After intense negotiations with the South African Cricketers Association, it was agreed to pay compensation in three instalments between December and April next year. No details were released as to how much would be paid to the 138 contracted players.
Some franchise players, such as Dane Paterson and Jon-Jon Smuts, who had been diligently toiling away on the local circuit with little reward, were made instant millionaires when picked in the first draft by franchise owners at the player auction.
The 16 rounds of draft picks all came with a different cash bracket, with the first round seeing players pocketing R1.75 million and the final two rounds presenting the chosen ones with R130 000.
Andile Phehlukwayo, at just 21, had been picked in the third round by the Joburg Giants, and was to have earned R1.3 million.
Robbie Frylinck, Lungi Ngidi, Shaun von Berg, Rassie van der Dussen, Bjorn Fortuin, Chris Jonker and Heinrich Klaasen, were among those due to receive R1.105 million in the fourth-round pick.

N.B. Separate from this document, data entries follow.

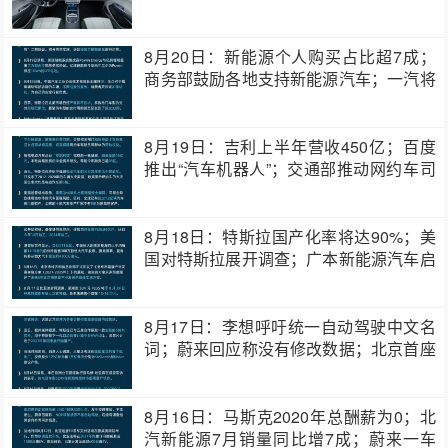
8月20日：新能源个人购买占比超7成；
商务部鼓励各地支持新能源汽车；一汽将
投放百…
8月19日：吉利上半年营收450亿；百度
推出“汽车机器人”；交通部推动网约车司
机…
8月18日：特斯拉国产化率将达90%；美
国对特斯拉展开调查；广本新能源汽车启
动新…
8月17日：李想呼吁统一自动驾驶中文名
词；蔚来回应称没有修改数据；北京首座
冬奥会…
8月16日：马斯克2020年总酬薪为0；北
汽新能源7月销量同比增7成；蔚来一车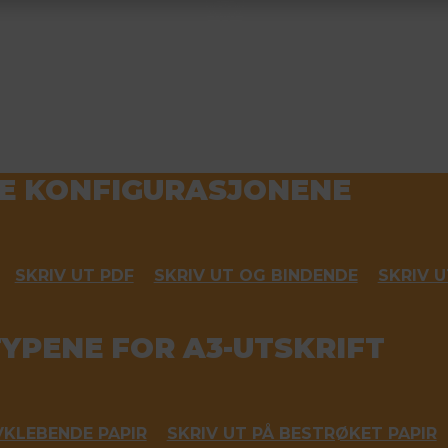
TE KONFIGURASJONENE
SKRIV UT PDF
SKRIV UT OG BINDENDE
SKRIV 
TYPENE FOR A3-UTSKRIFT
VKLEBENDE PAPIR
SKRIV UT PÅ BESTRØKET PAPIR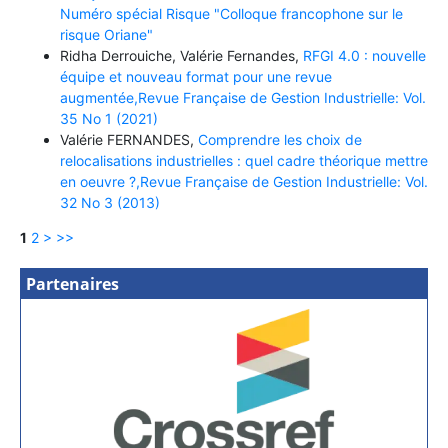
Numéro spécial Risque "Colloque francophone sur le
risque Oriane"
Ridha Derrouiche, Valérie Fernandes,
RFGI 4.0 : nouvelle
équipe et nouveau format pour une revue
augmentée,Revue Française de Gestion Industrielle: Vol.
35 No 1 (2021)
Valérie FERNANDES,
Comprendre les choix de
relocalisations industrielles : quel cadre théorique mettre
en oeuvre ?,Revue Française de Gestion Industrielle: Vol.
32 No 3 (2013)
1
2
>
>>
Partenaires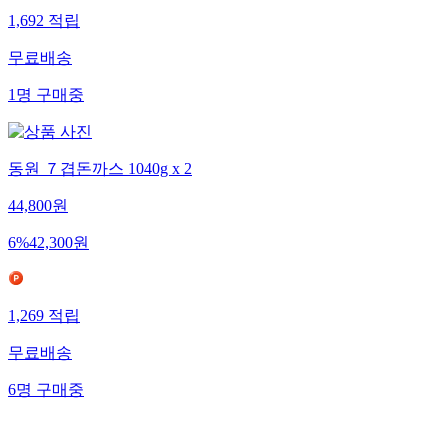
1,692
적립
무료배송
1
명
구매중
동원 ７겹돈까스 1040g x 2
44,800
원
6
%
42,300
원
1,269
적립
무료배송
6
명
구매중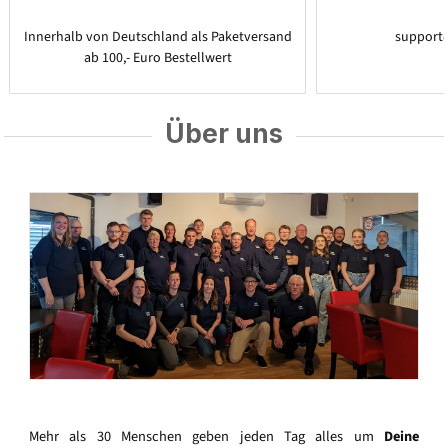
Innerhalb von Deutschland als Paketversand
support
ab 100,- Euro Bestellwert
Über uns
Mehr als 30 Menschen geben jeden Tag alles um
Deine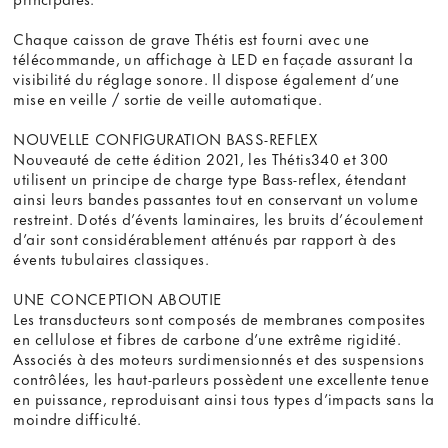
Chaque caisson de grave Thétis est fourni avec une
télécommande, un affichage à LED en façade assurant la
visibilité du réglage sonore. Il dispose également d’une
mise en veille / sortie de veille automatique.
NOUVELLE CONFIGURATION BASS-REFLEX
Nouveauté de cette édition 2021, les Thétis340 et 300
utilisent un principe de charge type Bass-reflex, étendant
ainsi leurs bandes passantes tout en conservant un volume
restreint. Dotés d’évents laminaires, les bruits d’écoulement
d’air sont considérablement atténués par rapport à des
évents tubulaires classiques.
UNE CONCEPTION ABOUTIE
Les transducteurs sont composés de membranes composites
en cellulose et fibres de carbone d’une extrême rigidité.
Associés à des moteurs surdimensionnés et des suspensions
contrôlées, les haut-parleurs possèdent une excellente tenue
en puissance, reproduisant ainsi tous types d’impacts sans la
moindre difficulté.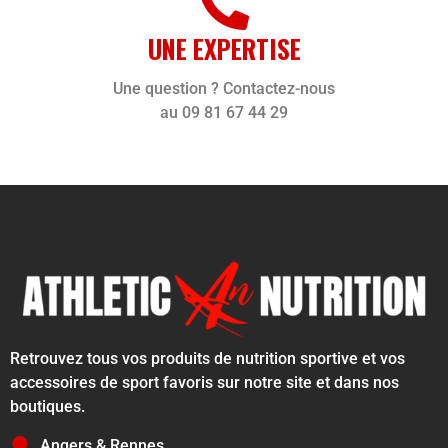
UNE EXPERTISE
Une question ? Contactez-nous
au 09 81 67 44 29
Retrouvez tous vos produits de nutrition sportive et vos
accessoires de sport favoris sur notre site et dans nos
boutiques.
Angers & Rennes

‘The settlement will help bridge the gap between player expectation and the disappointment of having to postpone the league,’ said CSA Acting Chief Executive Thabang Moroe. ‘Our players are key stake holders in the game and are also CSA’s most valuable assets which is why we invest heavily in our development programmes to produce our best possible national side.’
‘I would like to thank SACA for the amicable manner in which this issue was settled in the best interests of South African cricket and the sustainability of its development and international cricket programmes,’ he added.
Tony Irish, chief executive of SACA, hailed the outcome, saying the settlement ‘is both fair and responsible and has been well received by the players.’